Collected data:
* * *
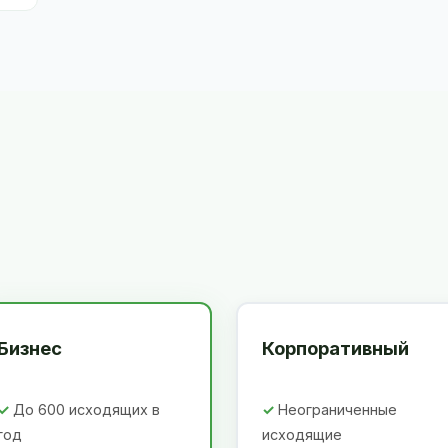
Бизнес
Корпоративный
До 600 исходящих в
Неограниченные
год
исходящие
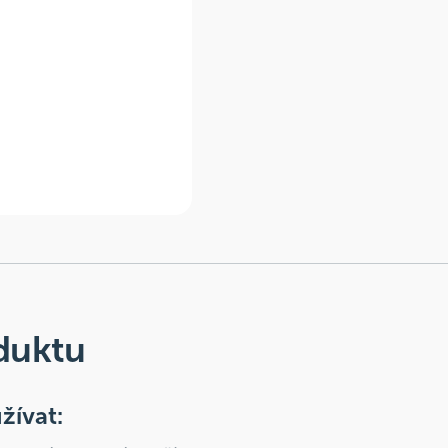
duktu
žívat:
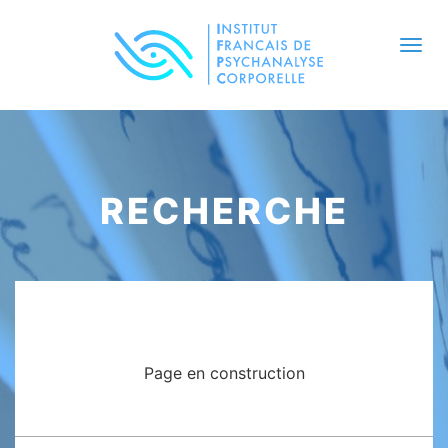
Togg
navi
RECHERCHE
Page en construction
* * *
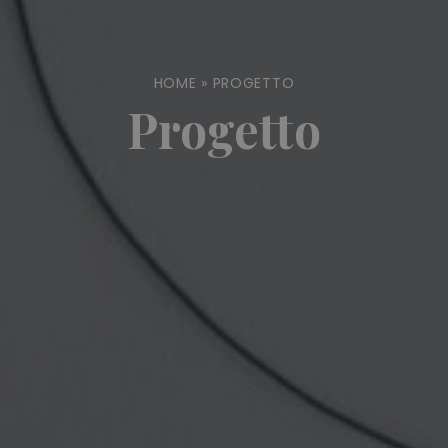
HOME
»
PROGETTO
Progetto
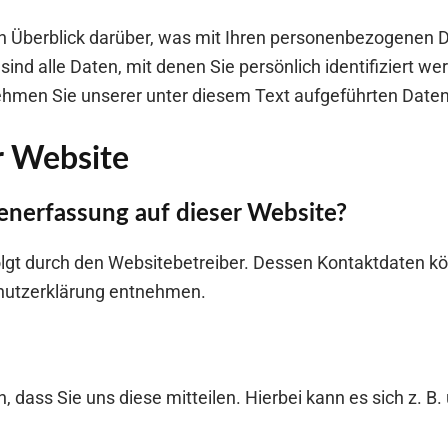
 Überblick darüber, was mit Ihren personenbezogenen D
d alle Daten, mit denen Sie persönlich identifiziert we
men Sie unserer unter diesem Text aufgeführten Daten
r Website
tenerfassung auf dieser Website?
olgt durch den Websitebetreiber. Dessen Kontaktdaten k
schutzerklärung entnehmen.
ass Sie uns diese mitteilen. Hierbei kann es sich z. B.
* * *
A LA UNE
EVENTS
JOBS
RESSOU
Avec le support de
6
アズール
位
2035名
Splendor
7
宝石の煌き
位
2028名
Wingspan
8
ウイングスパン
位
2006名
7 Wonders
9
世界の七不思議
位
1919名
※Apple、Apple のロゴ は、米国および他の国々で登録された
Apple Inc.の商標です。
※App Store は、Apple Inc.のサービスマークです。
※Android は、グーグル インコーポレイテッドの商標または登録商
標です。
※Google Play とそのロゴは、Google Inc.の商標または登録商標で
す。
* * *
Task objective: Show every line of the entries above where the word "Apple" occurs.

Solution:
※Apple、Apple のロゴ は、米国および他の国々で登録された
Apple Inc.の商標です。
※App Store は、Apple Inc.のサービスマークです。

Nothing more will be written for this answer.